* [Raw data]:
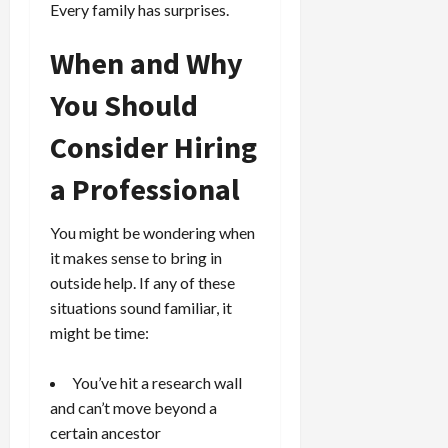
Every family has surprises.
When and Why
You Should
Consider Hiring
a Professional
You might be wondering when
it makes sense to bring in
outside help. If any of these
situations sound familiar, it
might be time:
You’ve hit a research wall
and can’t move beyond a
certain ancestor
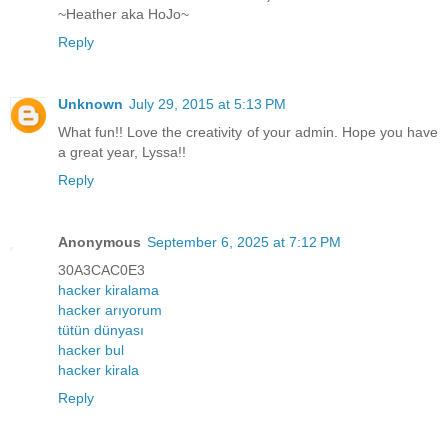
~Heather aka HoJo~
Reply
Unknown
July 29, 2015 at 5:13 PM
What fun!! Love the creativity of your admin. Hope you have
a great year, Lyssa!!
Reply
Anonymous
September 6, 2025 at 7:12 PM
30A3CAC0E3
hacker kiralama
hacker arıyorum
tütün dünyası
hacker bul
hacker kirala
Reply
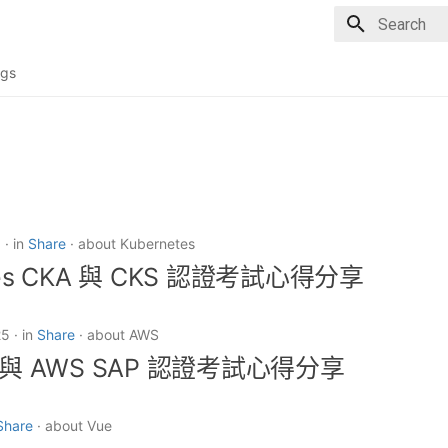
Type to sta
gs
6
in
Share
about Kubernetes
tes CKA 與 CKS 認證考試心得分享
25
in
Share
about AWS
A 與 AWS SAP 認證考試心得分享
Share
about Vue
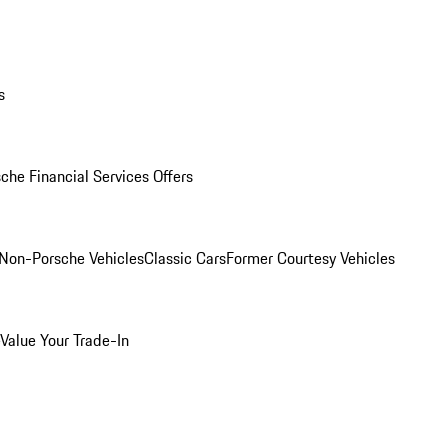
s
che Financial Services Offers
Non-Porsche Vehicles
Classic Cars
Former Courtesy Vehicles
Value Your Trade-In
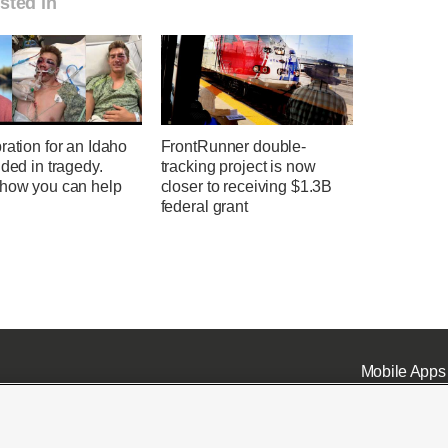
sted in
ration for an Idaho
FrontRunner double-
nded in tragedy.
tracking project is now
 how you can help
closer to receiving $1.3B
federal grant
Mobile Apps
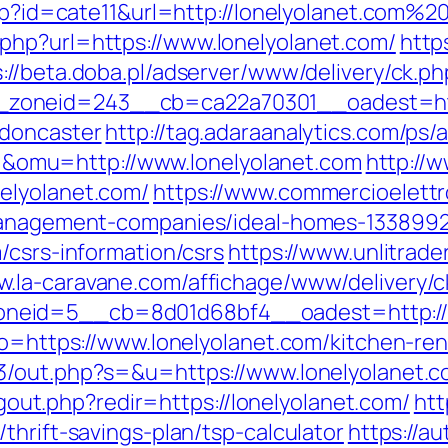
php?id=cate11&url=http://lonelyolanet.com%2
php?url=https://www.lonelyolanet.com/
http
s://beta.doba.pl/adserver/www/delivery/ck.ph
oneid=243__cb=ca22a70301__oadest=https
-doncaster
http://tag.adaraanalytics.com/ps/a
omu=http://www.lonelyolanet.com
http://
elyolanet.com/
https://www.commercioelettro
-management-companies/ideal-homes-1338992
/csrs-information/csrs
https://www.unlitrade
w.la-caravane.com/affichage/www/delivery/c
neid=5__cb=8d01d68bf4__oadest=http://l
?to=https://www.lonelyolanet.com/kitchen-re
e3/out.php?s=&u=https://www.lonelyolanet.
logout.php?redir=https://lonelyolanet.com/
htt
thrift-savings-plan/tsp-calculator
https://a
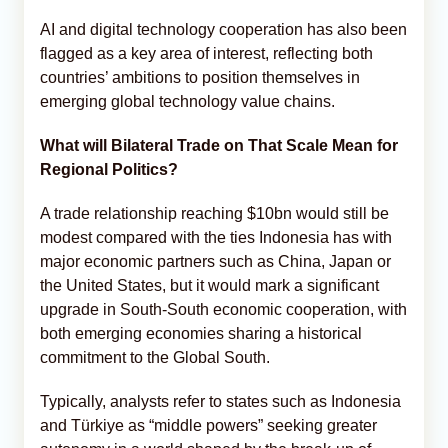
AI and digital technology cooperation has also been
flagged as a key area of interest, reflecting both
countries’ ambitions to position themselves in
emerging global technology value chains.
What will Bilateral Trade on That Scale Mean for
Regional Politics?
A trade relationship reaching $10bn would still be
modest compared with the ties Indonesia has with
major economic partners such as China, Japan or
the United States, but it would mark a significant
upgrade in South-South economic cooperation, with
both emerging economies sharing a historical
commitment to the Global South.
Typically, analysts refer to states such as Indonesia
and Türkiye as “middle powers” seeking greater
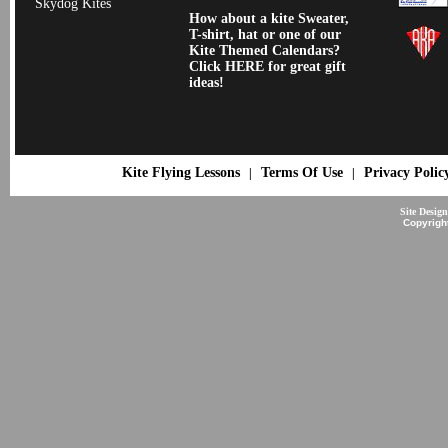
Skydog Kites
How about a kite Sweater,
T-shirt, hat or one of our
Kite Themed Calendars?
Click HERE for great gift
ideas!
Kite Flying Lessons
Terms Of Use
Privacy Polic
|
|
Site Desig
Copyrigh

* [Directions]:
What is needed is an exact reprint of every entry, pictures excluded.

* [Completed task]:
Every family has surprises.
When and Why
You Should
Consider Hiring
a Professional
You might be wondering when
it makes sense to bring in
outside help. If any of these
situations sound familiar, it
might be time:
You’ve hit a research wall
and can’t move beyond a
certain ancestor
~Heather aka HoJo~
Reply
Unknown
July 29, 2015 at 5:13 PM
What fun!! Love the creativity of your admin. Hope you have
a great year, Lyssa!!
Reply
Anonymous
September 6, 2025 at 7:12 PM
30A3CAC0E3
hacker kiralama
hacker arıyorum
tütün dünyası
hacker bul
hacker kirala
Reply
Type to sta
gs
6
in
Share
about Kubernetes
tes CKA 與 CKS 認證考試心得分享
25
in
Share
about AWS
A 與 AWS SAP 認證考試心得分享
Share
about Vue
s
che Financial Services Offers
Non-Porsche Vehicles
Classic Cars
Former Courtesy Vehicles
Value Your Trade-In
sted in
ration for an Idaho
FrontRunner double-
nded in tragedy.
tracking project is now
 how you can help
closer to receiving $1.3B
federal grant
Mobile Apps
php?id=cate11&url=http://lonelyolanet.com%2
php?url=https://www.lonelyolanet.com/
http
s://beta.doba.pl/adserver/www/delivery/ck.ph
oneid=243__cb=ca22a70301__oadest=https
-doncaster
http://tag.adaraanalytics.com/ps/a
omu=http://www.lonelyolanet.com
http://
elyolanet.com/
https://www.commercioelettro
-management-companies/ideal-homes-1338992
/csrs-information/csrs
https://www.unlitrade
w.la-caravane.com/affichage/www/delivery/c
neid=5__cb=8d01d68bf4__oadest=http://l
?to=https://www.lonelyolanet.com/kitchen-re
e3/out.php?s=&u=https://www.lonelyolanet.
logout.php?redir=https://lonelyolanet.com/
htt
thrift-savings-plan/tsp-calculator
https://a
AI and digital technology cooperation has also been
flagged as a key area of interest, reflecting both
countries’ ambitions to position themselves in
emerging global technology value chains.
What will Bilateral Trade on That Scale Mean for
Regional Politics?
A trade relationship reaching $10bn would still be
modest compared with the ties Indonesia has with
major economic partners such as China, Japan or
the United States, but it would mark a significant
upgrade in South-South economic cooperation, with
both emerging economies sharing a historical
commitment to the Global South.
Typically, analysts refer to states such as Indonesia
and Türkiye as “middle powers” seeking greater
Skydog Kites
How about a kite Sweater,
T-shirt, hat or one of our
Kite Themed Calendars?
Click HERE for great gift
ideas!
Kite Flying Lessons
Terms Of Use
Privacy Polic
|
|
Site Desig
Copyrigh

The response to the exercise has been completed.